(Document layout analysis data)

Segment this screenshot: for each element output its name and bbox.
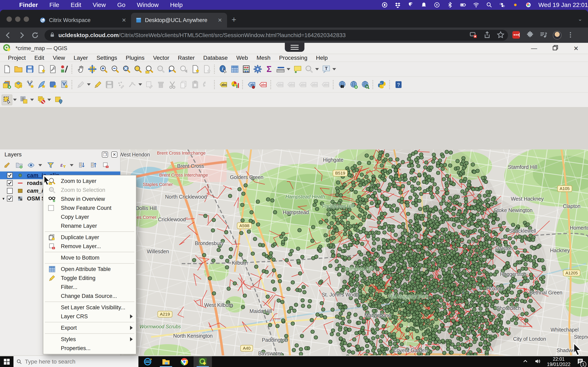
tab-close-icon[interactable]: ✕ bbox=[216, 17, 223, 24]
reload-button[interactable] bbox=[30, 30, 40, 41]
save-project-icon[interactable] bbox=[25, 64, 35, 75]
deselect-features-dropdown-icon[interactable] bbox=[47, 99, 51, 101]
qgis-menu-web[interactable]: Web bbox=[232, 55, 252, 61]
share-icon[interactable] bbox=[483, 31, 491, 40]
maximize-window-button[interactable] bbox=[24, 17, 29, 22]
close-button[interactable]: ✕ bbox=[573, 45, 579, 52]
layer-labeling-icon[interactable]: abc bbox=[218, 79, 229, 90]
new-annotation-icon[interactable] bbox=[304, 64, 314, 75]
taskbar-chrome[interactable] bbox=[175, 356, 194, 367]
new-shapefile-layer-icon[interactable] bbox=[25, 79, 35, 90]
layer-visibility-checkbox[interactable] bbox=[7, 173, 13, 178]
layer-expand-icon[interactable]: ▾ bbox=[0, 196, 7, 201]
menu-item-styles[interactable]: Styles bbox=[43, 335, 136, 344]
macos-menu-view[interactable]: View bbox=[93, 1, 106, 8]
save-layer-edits-icon[interactable] bbox=[104, 79, 115, 90]
menu-item-set-layer-scale-visibility[interactable]: Set Layer Scale Visibility... bbox=[43, 303, 136, 312]
help-contents-icon[interactable]: ? bbox=[393, 79, 404, 90]
map-tips-icon[interactable] bbox=[292, 64, 303, 75]
forward-button[interactable] bbox=[16, 30, 27, 41]
browser-tab-1[interactable]: Citrix Workspace✕ bbox=[35, 13, 131, 27]
show-layout-manager-icon[interactable] bbox=[47, 64, 58, 75]
pan-map-icon[interactable] bbox=[76, 64, 86, 75]
select-by-location-icon[interactable] bbox=[53, 95, 64, 105]
playback-icon[interactable] bbox=[434, 2, 440, 8]
citrix-session-handle[interactable] bbox=[285, 43, 304, 52]
menu-checkbox[interactable] bbox=[48, 205, 54, 211]
zoom-in-icon[interactable] bbox=[98, 64, 109, 75]
current-edits-icon[interactable] bbox=[76, 79, 86, 90]
measure-icon[interactable] bbox=[275, 64, 286, 75]
delete-selected-icon[interactable] bbox=[156, 79, 166, 90]
restore-button[interactable] bbox=[552, 45, 558, 52]
python-console-icon[interactable] bbox=[376, 79, 387, 90]
menu-item-copy-layer[interactable]: Copy Layer bbox=[43, 212, 136, 221]
menu-item-zoom-to-layer[interactable]: Zoom to Layer bbox=[43, 176, 136, 185]
taskbar-internet-explorer[interactable] bbox=[138, 356, 157, 367]
qgis-menu-plugins[interactable]: Plugins bbox=[121, 55, 149, 61]
browser-tab-2[interactable]: Desktop@UCL Anywhere✕ bbox=[131, 13, 227, 27]
notification-center-icon[interactable]: 1 bbox=[577, 358, 584, 366]
tab-close-icon[interactable]: ✕ bbox=[121, 17, 127, 24]
siri-icon[interactable] bbox=[525, 2, 531, 8]
taskbar-qgis[interactable] bbox=[194, 356, 212, 367]
menu-item-export[interactable]: Export bbox=[43, 323, 136, 332]
select-features-by-value-dropdown-icon[interactable] bbox=[30, 99, 34, 101]
map-canvas[interactable]: West HendonBrent Cross InterchangeBrent … bbox=[121, 150, 588, 355]
menu-item-show-feature-count[interactable]: Show Feature Count bbox=[43, 203, 136, 212]
zoom-last-icon[interactable] bbox=[167, 64, 178, 75]
select-features-icon[interactable] bbox=[2, 95, 12, 105]
layer-visibility-checkbox[interactable] bbox=[7, 196, 13, 201]
start-button[interactable] bbox=[0, 356, 13, 367]
filter-by-expression-icon[interactable]: ε bbox=[58, 161, 67, 170]
macos-app-menu[interactable]: Finder bbox=[19, 1, 38, 8]
add-feature-icon[interactable] bbox=[116, 79, 126, 90]
add-wms-layer-icon[interactable] bbox=[348, 79, 359, 90]
minimize-window-button[interactable] bbox=[15, 17, 20, 22]
open-data-source-manager-icon[interactable] bbox=[2, 79, 12, 90]
macos-menu-window[interactable]: Window bbox=[137, 1, 159, 8]
freedome-icon[interactable] bbox=[408, 2, 414, 8]
tab-list-chevron-icon[interactable]: ⌄ bbox=[578, 16, 582, 22]
tray-chevron-icon[interactable] bbox=[522, 359, 528, 365]
cut-features-icon[interactable] bbox=[167, 79, 178, 90]
new-spatialite-layer-icon[interactable] bbox=[36, 79, 47, 90]
browser-menu-icon[interactable] bbox=[567, 31, 574, 39]
battery-icon[interactable] bbox=[460, 2, 466, 8]
zoom-out-icon[interactable] bbox=[110, 64, 121, 75]
filter-legend-icon[interactable] bbox=[46, 161, 55, 170]
paste-features-icon[interactable] bbox=[190, 79, 200, 90]
menu-item-rename-layer[interactable]: Rename Layer bbox=[43, 221, 136, 230]
text-annotation-dropdown-icon[interactable] bbox=[332, 68, 336, 70]
layer-diagram-icon[interactable] bbox=[229, 79, 240, 90]
panel-float-icon[interactable]: ❐ bbox=[102, 151, 108, 158]
menu-item-move-to-bottom[interactable]: Move to Bottom bbox=[43, 253, 136, 262]
zoom-full-icon[interactable] bbox=[121, 64, 132, 75]
bluetooth-icon[interactable] bbox=[447, 2, 453, 8]
modify-attributes-icon[interactable] bbox=[144, 79, 155, 90]
pan-to-selection-icon[interactable] bbox=[87, 64, 98, 75]
menu-item-layer-crs[interactable]: Layer CRS bbox=[43, 312, 136, 321]
bookmark-star-icon[interactable] bbox=[497, 31, 505, 40]
new-geopackage-layer-icon[interactable] bbox=[13, 79, 24, 90]
macos-clock[interactable]: Wed 19 Jan 22:01 bbox=[538, 1, 588, 8]
profile-avatar[interactable] bbox=[553, 31, 562, 40]
menu-item-filter[interactable]: Filter... bbox=[43, 283, 136, 292]
qgis-menu-settings[interactable]: Settings bbox=[92, 55, 121, 61]
menu-item-properties[interactable]: Properties... bbox=[43, 344, 136, 353]
new-annotation-dropdown-icon[interactable] bbox=[315, 68, 319, 70]
wifi-icon[interactable] bbox=[473, 2, 479, 8]
statistical-summary-icon[interactable] bbox=[241, 64, 251, 75]
control-center-icon[interactable] bbox=[499, 2, 505, 8]
taskbar-search-input[interactable] bbox=[25, 359, 136, 365]
new-map-view-icon[interactable] bbox=[190, 64, 200, 75]
back-button[interactable] bbox=[3, 30, 13, 41]
status-dot-icon[interactable] bbox=[512, 2, 518, 8]
collapse-all-icon[interactable] bbox=[89, 161, 98, 170]
filter-by-expression-dropdown-icon[interactable] bbox=[70, 164, 73, 166]
menu-item-show-in-overview[interactable]: Show in Overview bbox=[43, 194, 136, 203]
identify-features-icon[interactable]: i bbox=[218, 64, 229, 75]
tray-clock[interactable]: 22:0119/01/2022 bbox=[547, 356, 571, 367]
vertex-tool-icon[interactable] bbox=[127, 79, 138, 90]
manage-map-themes-dropdown-icon[interactable] bbox=[38, 164, 42, 166]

** To do **
Output every entry verbatim. Pictures do not belong in the copy.

** Completed task **
Segment this screenshot: for each element output its name and bbox.
tab-close-icon[interactable]: ✕ bbox=[216, 17, 223, 24]
reload-button[interactable] bbox=[30, 30, 40, 41]
save-project-icon[interactable] bbox=[25, 64, 35, 75]
deselect-features-dropdown-icon[interactable] bbox=[47, 99, 51, 101]
qgis-menu-web[interactable]: Web bbox=[232, 55, 252, 61]
share-icon[interactable] bbox=[483, 31, 491, 40]
maximize-window-button[interactable] bbox=[24, 17, 29, 22]
close-button[interactable]: ✕ bbox=[573, 45, 579, 52]
layer-labeling-icon[interactable]: abc bbox=[218, 79, 229, 90]
new-annotation-icon[interactable] bbox=[304, 64, 314, 75]
taskbar-chrome[interactable] bbox=[175, 356, 194, 367]
new-shapefile-layer-icon[interactable] bbox=[25, 79, 35, 90]
layer-visibility-checkbox[interactable] bbox=[7, 173, 13, 178]
layer-expand-icon[interactable]: ▾ bbox=[0, 196, 7, 201]
menu-item-styles[interactable]: Styles bbox=[43, 335, 136, 344]
macos-menu-view[interactable]: View bbox=[93, 1, 106, 8]
save-layer-edits-icon[interactable] bbox=[104, 79, 115, 90]
menu-item-set-layer-scale-visibility[interactable]: Set Layer Scale Visibility... bbox=[43, 303, 136, 312]
help-contents-icon[interactable]: ? bbox=[393, 79, 404, 90]
map-tips-icon[interactable] bbox=[292, 64, 303, 75]
forward-button[interactable] bbox=[16, 30, 27, 41]
browser-tab-1[interactable]: Citrix Workspace✕ bbox=[35, 13, 131, 27]
show-layout-manager-icon[interactable] bbox=[47, 64, 58, 75]
pan-map-icon[interactable] bbox=[76, 64, 86, 75]
select-by-location-icon[interactable] bbox=[53, 95, 64, 105]
playback-icon[interactable] bbox=[434, 2, 440, 8]
citrix-session-handle[interactable] bbox=[285, 43, 304, 52]
menu-checkbox[interactable] bbox=[48, 205, 54, 211]
zoom-in-icon[interactable] bbox=[98, 64, 109, 75]
current-edits-icon[interactable] bbox=[76, 79, 86, 90]
measure-icon[interactable] bbox=[275, 64, 286, 75]
delete-selected-icon[interactable] bbox=[156, 79, 166, 90]
restore-button[interactable] bbox=[552, 45, 558, 52]
python-console-icon[interactable] bbox=[376, 79, 387, 90]
menu-item-copy-layer[interactable]: Copy Layer bbox=[43, 212, 136, 221]
menu-item-zoom-to-layer[interactable]: Zoom to Layer bbox=[43, 176, 136, 185]
taskbar-internet-explorer[interactable] bbox=[138, 356, 157, 367]
qgis-menu-plugins[interactable]: Plugins bbox=[121, 55, 149, 61]
browser-tab-2[interactable]: Desktop@UCL Anywhere✕ bbox=[131, 13, 227, 27]
notification-center-icon[interactable]: 1 bbox=[577, 358, 584, 366]
tab-close-icon[interactable]: ✕ bbox=[121, 17, 127, 24]
siri-icon[interactable] bbox=[525, 2, 531, 8]
taskbar-qgis[interactable] bbox=[194, 356, 212, 367]
menu-item-export[interactable]: Export bbox=[43, 323, 136, 332]
select-features-by-value-dropdown-icon[interactable] bbox=[30, 99, 34, 101]
map-canvas[interactable]: West HendonBrent Cross InterchangeBrent … bbox=[121, 150, 588, 355]
menu-item-show-feature-count[interactable]: Show Feature Count bbox=[43, 203, 136, 212]
zoom-last-icon[interactable] bbox=[167, 64, 178, 75]
select-features-icon[interactable] bbox=[2, 95, 12, 105]
layer-visibility-checkbox[interactable] bbox=[7, 196, 13, 201]
start-button[interactable] bbox=[0, 356, 13, 367]
filter-by-expression-icon[interactable]: ε bbox=[58, 161, 67, 170]
macos-app-menu[interactable]: Finder bbox=[19, 1, 38, 8]
add-feature-icon[interactable] bbox=[116, 79, 126, 90]
add-wms-layer-icon[interactable] bbox=[348, 79, 359, 90]
minimize-window-button[interactable] bbox=[15, 17, 20, 22]
open-data-source-manager-icon[interactable] bbox=[2, 79, 12, 90]
macos-menu-window[interactable]: Window bbox=[137, 1, 159, 8]
freedome-icon[interactable] bbox=[408, 2, 414, 8]
tab-list-chevron-icon[interactable]: ⌄ bbox=[578, 16, 582, 22]
tray-chevron-icon[interactable] bbox=[522, 359, 528, 365]
cut-features-icon[interactable] bbox=[167, 79, 178, 90]
new-spatialite-layer-icon[interactable] bbox=[36, 79, 47, 90]
browser-menu-icon[interactable] bbox=[567, 31, 574, 39]
battery-icon[interactable] bbox=[460, 2, 466, 8]
zoom-out-icon[interactable] bbox=[110, 64, 121, 75]
filter-legend-icon[interactable] bbox=[46, 161, 55, 170]
paste-features-icon[interactable] bbox=[190, 79, 200, 90]
menu-item-rename-layer[interactable]: Rename Layer bbox=[43, 221, 136, 230]
text-annotation-dropdown-icon[interactable] bbox=[332, 68, 336, 70]
layer-diagram-icon[interactable] bbox=[229, 79, 240, 90]
panel-float-icon[interactable]: ❐ bbox=[102, 151, 108, 158]
menu-item-move-to-bottom[interactable]: Move to Bottom bbox=[43, 253, 136, 262]
zoom-full-icon[interactable] bbox=[121, 64, 132, 75]
bluetooth-icon[interactable] bbox=[447, 2, 453, 8]
modify-attributes-icon[interactable] bbox=[144, 79, 155, 90]
pan-to-selection-icon[interactable] bbox=[87, 64, 98, 75]
menu-item-layer-crs[interactable]: Layer CRS bbox=[43, 312, 136, 321]
bookmark-star-icon[interactable] bbox=[497, 31, 505, 40]
new-geopackage-layer-icon[interactable] bbox=[13, 79, 24, 90]
macos-clock[interactable]: Wed 19 Jan 22:01 bbox=[538, 1, 588, 8]
profile-avatar[interactable] bbox=[553, 31, 562, 40]
menu-item-filter[interactable]: Filter... bbox=[43, 283, 136, 292]
qgis-menu-settings[interactable]: Settings bbox=[92, 55, 121, 61]
menu-item-properties[interactable]: Properties... bbox=[43, 344, 136, 353]
new-annotation-dropdown-icon[interactable] bbox=[315, 68, 319, 70]
wifi-icon[interactable] bbox=[473, 2, 479, 8]
statistical-summary-icon[interactable] bbox=[241, 64, 251, 75]
control-center-icon[interactable] bbox=[499, 2, 505, 8]
taskbar-search-input[interactable] bbox=[25, 359, 136, 365]
new-map-view-icon[interactable] bbox=[190, 64, 200, 75]
back-button[interactable] bbox=[3, 30, 13, 41]
status-dot-icon[interactable] bbox=[512, 2, 518, 8]
collapse-all-icon[interactable] bbox=[89, 161, 98, 170]
filter-by-expression-dropdown-icon[interactable] bbox=[70, 164, 73, 166]
menu-item-show-in-overview[interactable]: Show in Overview bbox=[43, 194, 136, 203]
identify-features-icon[interactable]: i bbox=[218, 64, 229, 75]
tray-clock[interactable]: 22:0119/01/2022 bbox=[547, 356, 571, 367]
vertex-tool-icon[interactable] bbox=[127, 79, 138, 90]
manage-map-themes-dropdown-icon[interactable] bbox=[38, 164, 42, 166]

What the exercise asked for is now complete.